Tout à l'heure, même, nous nous sommes tout de suite retrouvés."
Ils marchent tous les deux. Jésus a un bras sur les épaules de Jean qui,
étant plus petit, le regarde par dessous, bienheureux de cette intimité. Ils
reviennent ainsi vers la petite maison.
"Il y a longtemps que tu es venu ?"
"Non, Maître. Je suis parti de Docco
à l'aube avec Simon
à qui j'ai dit ce que tu voulais. Puis, nous avons fait
une pause dans la campagne de Béthanie en partageant la nourriture et en
parlant de Toi aux paysans que nous rencontrions dans les champs. Quand le
soleil est devenu moins chaud, nous nous sommes séparés. Simon est allé chez un ami auquel il voulait
parler de Toi. C'est le propriétaire de Béthanie presque toute entière. Il le
connaissait auparavant, du vivant de leurs pères à eux deux. Mais demain
Simon vient ici.

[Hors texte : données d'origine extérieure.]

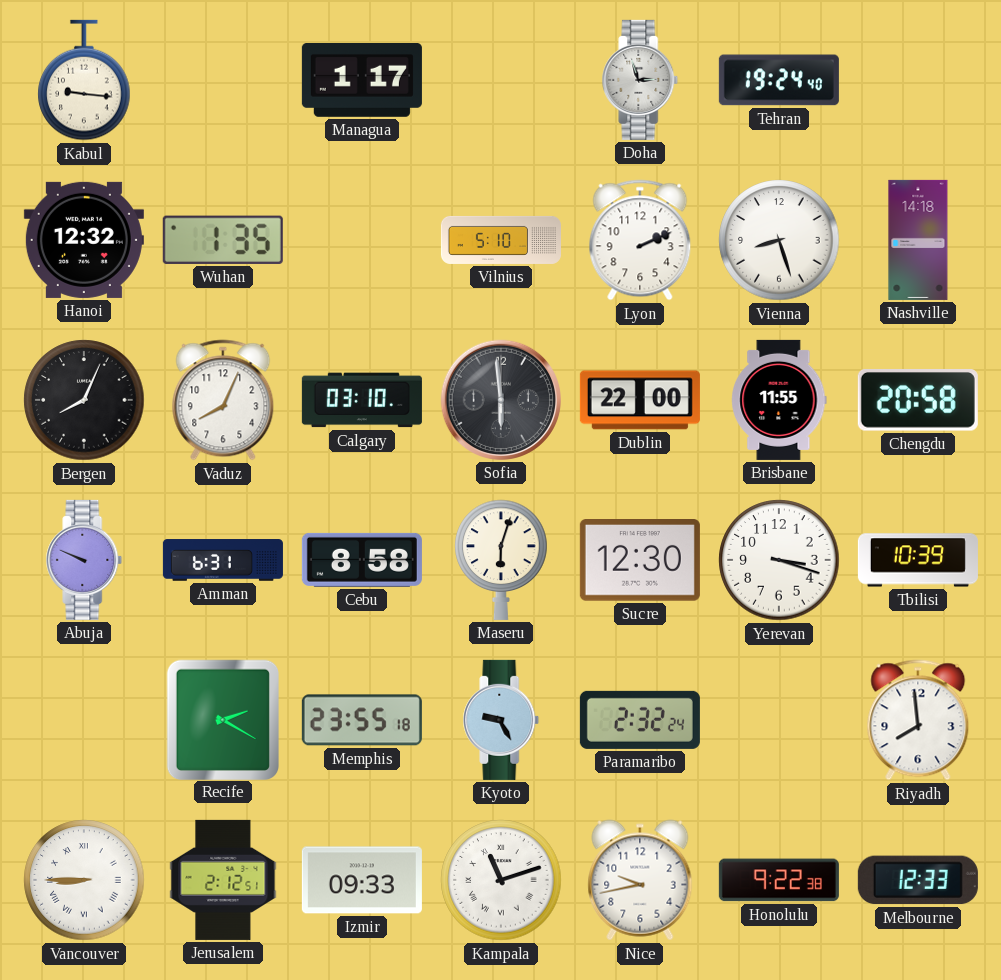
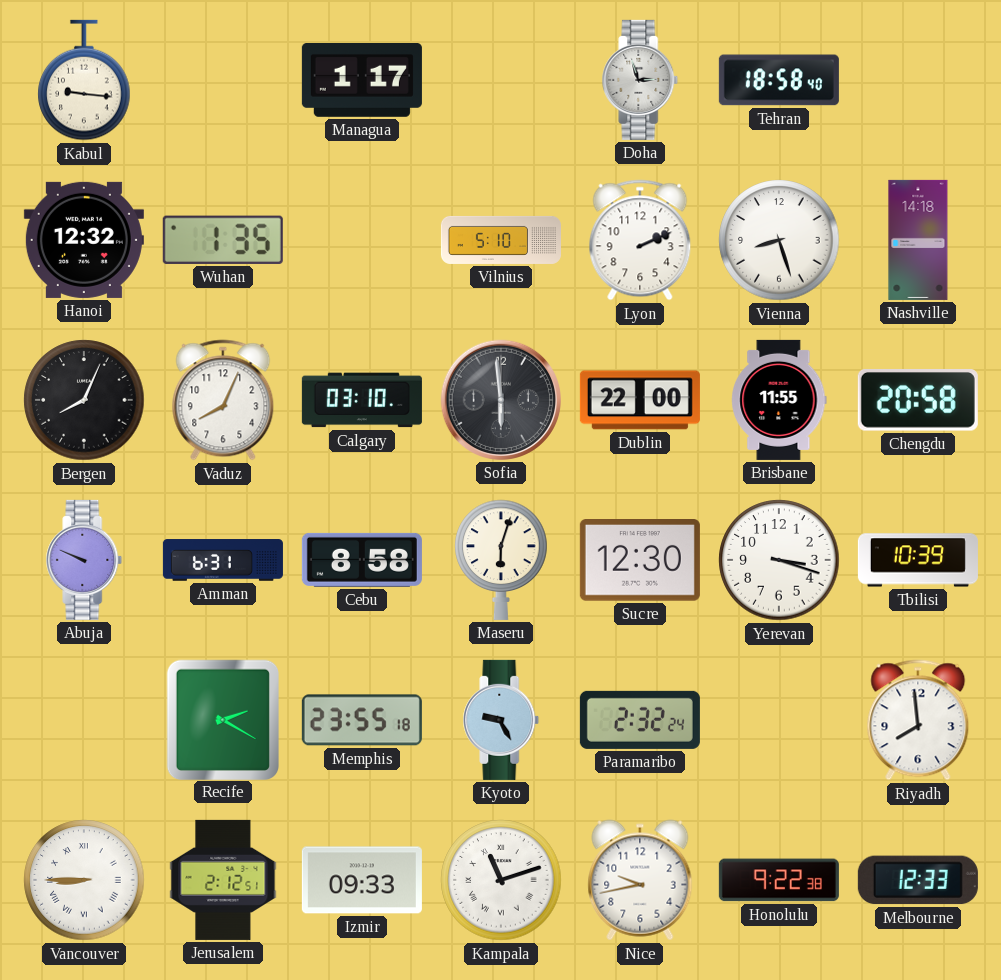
Tehran: 19:24 -> 18:58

Il m'a dit de te dire qu'il est heureux de te servir. C'est
un homme très capable, Simon. Je voudrais être comme lui, mais je suis un
garçon ignorant."
"Non Jean. Toi aussi tu fais très bien."
"Est-ce vrai que tu es réellement content de ton pauvre
Jean ?"
"Très content, mon Jean, très."
"Oh! mon Maître !"
Jean se penche affectueusement pour prendre la main de Jésus. Il la baise et
la passe sur son visage comme pour le caresser.
70.2 – Arrivés à la maisonnette, ils
entrent dans la cuisine basse et fumeuse. Le maître de
maison les salue :
"La paix soit avec Toi."
Jésus répond : "Paix à cette maison et à toi et à qui vit avec toi. J'ai
avec moi un disciple."
"Pour lui aussi, il y aura du pain et de l'huile."
"J'ai apporté du poisson séché que m'ont donné Jacques
et Pierre.
Et en passant à Nazareth,
ta Mère
m'a donné du pain et du miel pour Toi. J'ai marché sans arrêt, mais
maintenant il sera dur."
"N'importe Jean, il aura toujours la saveur des mains de la Maman."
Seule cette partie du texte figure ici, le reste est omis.